CREATE TABLE test_flink (stringField string, intField int, shortField short) STORED AS carbondata
""")
// create flink streaming environment
StreamExecutionEnvironment environment = StreamExecutionEnvironment.getExecutionEnvironment()
environment.setParallelism(1)
environment.enableCheckpointing(2000L)
environment.setRestartStrategy(RestartStrategies.noRestart())
DataStreamSource<OUT> stream = environment.addSource(DataSource like Kafka/)
// create carbon sdk writer factory with LOCAL/S3/OBS builder
CarbonWriterFactory factory = CarbonWriterFactory.builder("Local").build(dbName,tableName,tablePath,
tableProperties,writerProperties,carbonProperties)

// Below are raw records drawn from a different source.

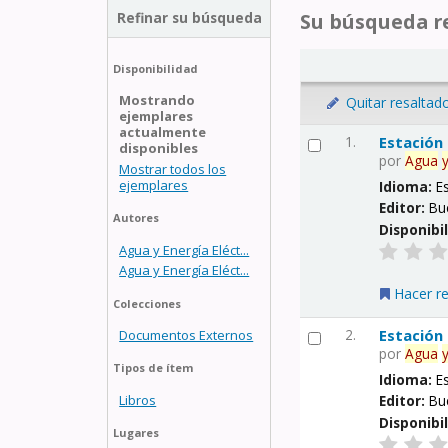
Refinar su búsqueda
Su búsqueda re
Disponibilidad
Mostrando
Quitar resaltad
ejemplares
actualmente
1.
Estación
disponibles
por
Agua
Mostrar todos los
ejemplares
Idioma:
E
Editor:
Bu
Autores
Disponibi
Agua y Energía Eléct...
Agua y Energía Eléct...
Hacer r
Colecciones
2.
Estación
Documentos Externos
por
Agua
Tipos de ítem
Idioma:
E
Libros
Editor:
Bu
Disponibi
Lugares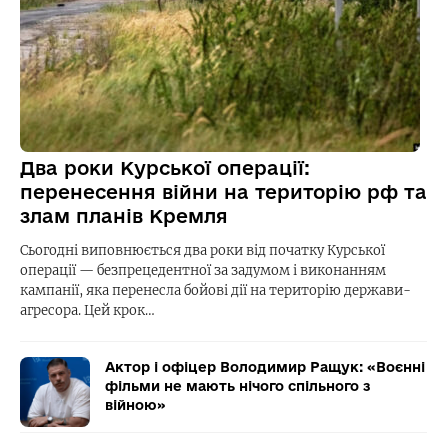
Два роки Курської операції:
перенесення війни на територію рф та
злам планів Кремля
Сьогодні виповнюється два роки від початку Курської
операції — безпрецедентної за задумом і виконанням
кампанії, яка перенесла бойові дії на територію держави-
агресора. Цей крок…
Актор і офіцер Володимир Ращук: «Воєнні
фільми не мають нічого спільного з
війною»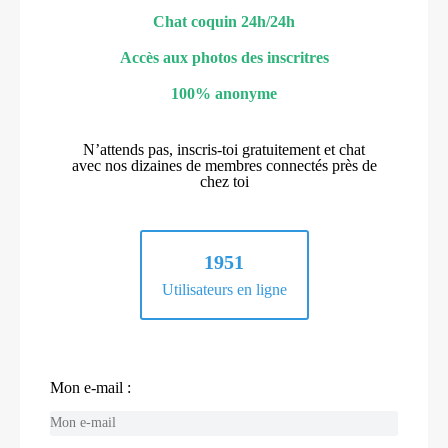
Chat coquin 24h/24h
Accès aux photos des inscritres
100% anonyme
N’attends pas, inscris-toi gratuitement et chat
avec nos dizaines de membres connectés près de
chez toi
1951
Utilisateurs en ligne
Mon e-mail :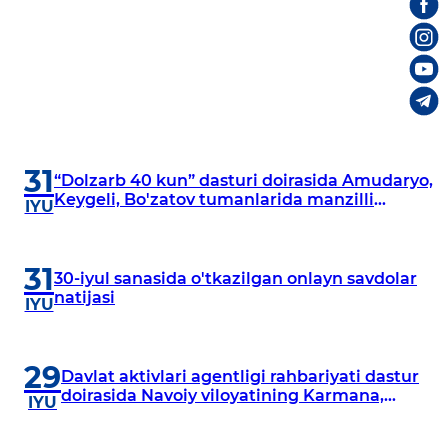
31
“Dolzarb 40 kun” dasturi doirasida Amudaryo,
Keygeli, Bo'zatov tumanlarida manzilli
IYU
o‘rganishlar olib borildi
31
30-iyul sanasida o'tkazilgan onlayn savdolar
natijasi
IYU
29
Davlat aktivlari agentligi rahbariyati dastur
doirasida Navoiy viloyatining Karmana,
IYU
Navbahor, Xatirchi va Nurota tumanlarida
o‘rganish o‘tkazmoqda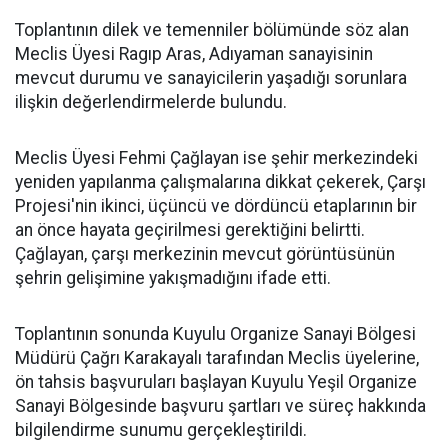
Toplantının dilek ve temenniler bölümünde söz alan
Meclis Üyesi Ragıp Aras, Adıyaman sanayisinin
mevcut durumu ve sanayicilerin yaşadığı sorunlara
ilişkin değerlendirmelerde bulundu.
Meclis Üyesi Fehmi Çağlayan ise şehir merkezindeki
yeniden yapılanma çalışmalarına dikkat çekerek, Çarşı
Projesi'nin ikinci, üçüncü ve dördüncü etaplarının bir
an önce hayata geçirilmesi gerektiğini belirtti.
Çağlayan, çarşı merkezinin mevcut görüntüsünün
şehrin gelişimine yakışmadığını ifade etti.
Toplantının sonunda Kuyulu Organize Sanayi Bölgesi
Müdürü Çağrı Karakayalı tarafından Meclis üyelerine,
ön tahsis başvuruları başlayan Kuyulu Yeşil Organize
Sanayi Bölgesinde başvuru şartları ve süreç hakkında
bilgilendirme sunumu gerçekleştirildi.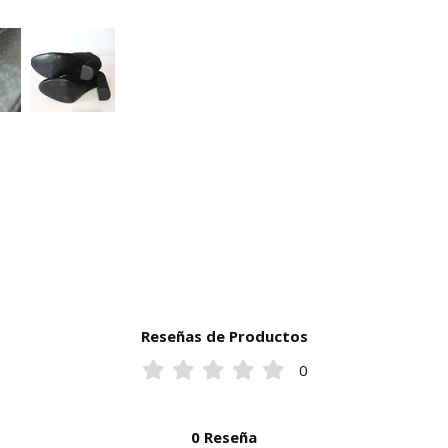
Reseñas de Productos
0
0 Reseña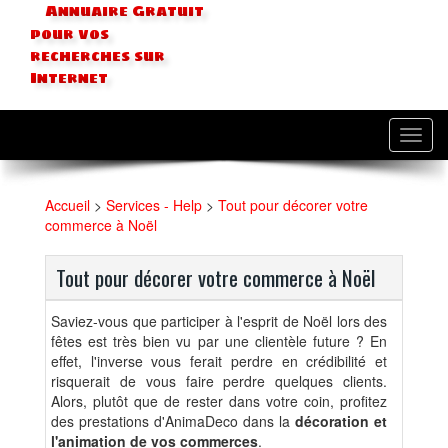
Annuaire Gratuit
pour vos
recherches sur
Internet
Toggl
navig
Accueil
>
Services - Help
>
Tout pour décorer votre
commerce à Noël
Tout pour décorer votre commerce à Noël
Saviez-vous que participer à l'esprit de Noël lors des
fêtes est très bien vu par une clientèle future ? En
effet, l'inverse vous ferait perdre en crédibilité et
risquerait de vous faire perdre quelques clients.
Alors, plutôt que de rester dans votre coin, profitez
des prestations d'AnimaDeco dans la
décoration et
l'animation de vos commerces
.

// create stream sink and add it to stream
StreamingFileSink<IN> streamSink = StreamingFileSink.forBulkFormat(new Path(ProxyFileSystem.DEFAULT_URI), factory).build()
stream.addSink(streamSink)
// execute flink streaming job which generate’s stage files
environment.execute()
Get more about usage:
https://github.com/apache/carbondata/blob/master/examples/flink/src/main/scala/org/apache/carbondata/examples/FlinkExample.scala
Use Case: Many users have already generated data with different formats like ORC, Parquet, JSON, CSV etc. If users want to migrate to CarbonData for better performance or for better features(SDK) then there was no mechanism. All the existing data had to be converted to CarbonData to migrate.
To solve this limitation, add segment is introduced so that the user can easily add segments of different formats to a carbon table and run the queries.
Example:
alter table test add segment options ('path'='hdfs://usr/oldtable','format'='parquet')
https://github.com/apache/carbondata/blob/master/integration/spark/src/test/scala/org/apache/carbondata/spark/testsuite/addsegment/AddSegmentTestCase.scala
UseCase: Hive expression has to be pushed down to carbon to filter data which improves the query performance.
Usage/Example: When set hive.optimize.index.filter = true, hive expression can be pushed down to carbon to filter the data.
Use Case: CarbonData now supports write and read from Hive execution engine. It will be helpful for users who want to try carbon without migrating to spark. Also, users can now convert their existing parquet/orc table directly to carbon format for ETL purposes.
Example:
CREATE TABLE hive_carbon_table(shortField SMALLINT , intField INT, bigintField BIGINT ,
doubleField DOUBLE, stringField STRING, timestampField TIMESTAMP, decimalField DECIMAL(18,2),
dateField DATE, charField CHAR(5), floatField FLOAT) stored by 'org.apache.carbondata.hive.CarbonStorageHandler'
Get more about usage: https://github.com/apache/carbondata/blob/master/integration/hive/src/test/java/org/apache/carbondata/hive/HiveCarbonTest.java
Use Case: Currently presto has two community, presto db and presto sql. To support CarbonData for users of both the community, now carbon supports prestodb-0.217 and prestosql-316.
Usage: By default prestosql profile is selected for maven build. User can use prestodb profile to build CarbonData for prestodb.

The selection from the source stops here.